Une grande fresque romanesque
Sur sa toile des souvenirs, Fernando Aramburu fait se confronter deux familles du Pays basque espagnol déchirées par le conflit nationaliste. L’une a un fils enrôlé dans la lutte armée de l’ETA des années 1990, l’autre en est victime. Autrefois amies, les deux mères de famille se regardent comme dans un miroir dans lequel se déroule une guerre sans merci entre pardon et oubli.
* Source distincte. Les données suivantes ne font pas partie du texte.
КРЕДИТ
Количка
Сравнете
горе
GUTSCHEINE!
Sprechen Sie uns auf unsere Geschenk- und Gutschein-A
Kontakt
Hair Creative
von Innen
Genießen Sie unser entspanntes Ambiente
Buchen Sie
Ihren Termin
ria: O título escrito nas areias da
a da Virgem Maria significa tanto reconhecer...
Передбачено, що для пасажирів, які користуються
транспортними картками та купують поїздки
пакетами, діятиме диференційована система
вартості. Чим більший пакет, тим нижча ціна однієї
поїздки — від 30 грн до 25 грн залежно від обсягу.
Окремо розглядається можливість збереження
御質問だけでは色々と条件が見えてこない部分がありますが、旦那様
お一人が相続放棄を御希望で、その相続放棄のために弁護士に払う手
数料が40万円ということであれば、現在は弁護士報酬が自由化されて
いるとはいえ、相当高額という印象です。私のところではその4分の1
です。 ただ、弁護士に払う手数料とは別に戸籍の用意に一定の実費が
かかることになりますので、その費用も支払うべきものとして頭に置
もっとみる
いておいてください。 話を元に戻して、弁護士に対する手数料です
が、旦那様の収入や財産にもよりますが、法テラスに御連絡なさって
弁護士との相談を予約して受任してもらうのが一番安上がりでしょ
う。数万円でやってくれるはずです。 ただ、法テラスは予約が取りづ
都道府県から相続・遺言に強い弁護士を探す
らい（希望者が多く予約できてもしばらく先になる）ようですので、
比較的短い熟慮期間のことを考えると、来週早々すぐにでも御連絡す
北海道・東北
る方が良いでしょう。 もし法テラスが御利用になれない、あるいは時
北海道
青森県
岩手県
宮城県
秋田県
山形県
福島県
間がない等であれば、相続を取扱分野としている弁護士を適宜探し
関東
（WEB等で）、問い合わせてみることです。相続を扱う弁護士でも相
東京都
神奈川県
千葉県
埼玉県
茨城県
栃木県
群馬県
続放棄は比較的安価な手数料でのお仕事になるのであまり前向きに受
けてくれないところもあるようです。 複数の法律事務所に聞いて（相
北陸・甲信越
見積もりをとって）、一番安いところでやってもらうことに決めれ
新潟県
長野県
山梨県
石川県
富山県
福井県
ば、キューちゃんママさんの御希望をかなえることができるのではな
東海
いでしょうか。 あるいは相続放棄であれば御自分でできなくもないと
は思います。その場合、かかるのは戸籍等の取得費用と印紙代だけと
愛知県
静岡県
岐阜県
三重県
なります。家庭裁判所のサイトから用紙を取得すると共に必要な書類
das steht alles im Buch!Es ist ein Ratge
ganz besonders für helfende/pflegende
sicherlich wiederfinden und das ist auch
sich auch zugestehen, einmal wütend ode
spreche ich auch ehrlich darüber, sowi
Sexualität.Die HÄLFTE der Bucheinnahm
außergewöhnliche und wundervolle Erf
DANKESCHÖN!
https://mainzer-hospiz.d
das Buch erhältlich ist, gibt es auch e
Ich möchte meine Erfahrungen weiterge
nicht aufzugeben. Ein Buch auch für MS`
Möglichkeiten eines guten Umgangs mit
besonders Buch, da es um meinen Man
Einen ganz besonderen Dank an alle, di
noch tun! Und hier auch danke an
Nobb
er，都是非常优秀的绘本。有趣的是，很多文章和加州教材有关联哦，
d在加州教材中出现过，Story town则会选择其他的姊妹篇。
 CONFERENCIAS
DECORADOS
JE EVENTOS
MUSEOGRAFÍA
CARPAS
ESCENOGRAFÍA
Patria se veut un roman basque mais il est bien plus que ça : un récit admirable, écrit à hauteur d’homme, qui redonne ses lettres de noblesse à la fresque romanesque. Ouvrez les pages d’une conscience humaine bafouée sur l’autel de la violence, et dont le seul espoir réside dans le pardon des uns et la repentance des autres. Inoubliable, cette lecture vous accompagnera bien plus longtemps que vos vacances.
En route pour New-York
Plongez à Brooklyn, années 1990, dans le quartier italien de Gravesend plus exactement, où un flic corrompu traîne son ennui en jouant au justicier « en équilibre entre le désespoir et la routine ». Ivre de chagrin, il croit que sa cruauté le vengera. Ce n’est que le départ de confrontations entre disloqués de la vie que le hasard rassemblera.
Un roman choral noir, social et plein d’espoir aussi. Fidèle à son habitude, William Boyle éclaire de sa plume sensible les destins personnels dont il démêle les impasses. La Cité des marges ne dévie pas à la règle et dresse le portrait d’un quartier, lieu de naissance de l’auteur, où se joue une très belle part d’humanité. Bouleversant.
Radiographie française
Un homme et une femme qui se sont connus et aimés durant leurs années lycée dans l’Est de la France se retrouvent la quarantaine passée. Elle était partie pour accomplir sa vie et symbolise la réussite professionnelle. Il est resté, et s’il souhaitait lui aussi réussir, force est de constater qu’il a plutôt passé sa vie à vivoter.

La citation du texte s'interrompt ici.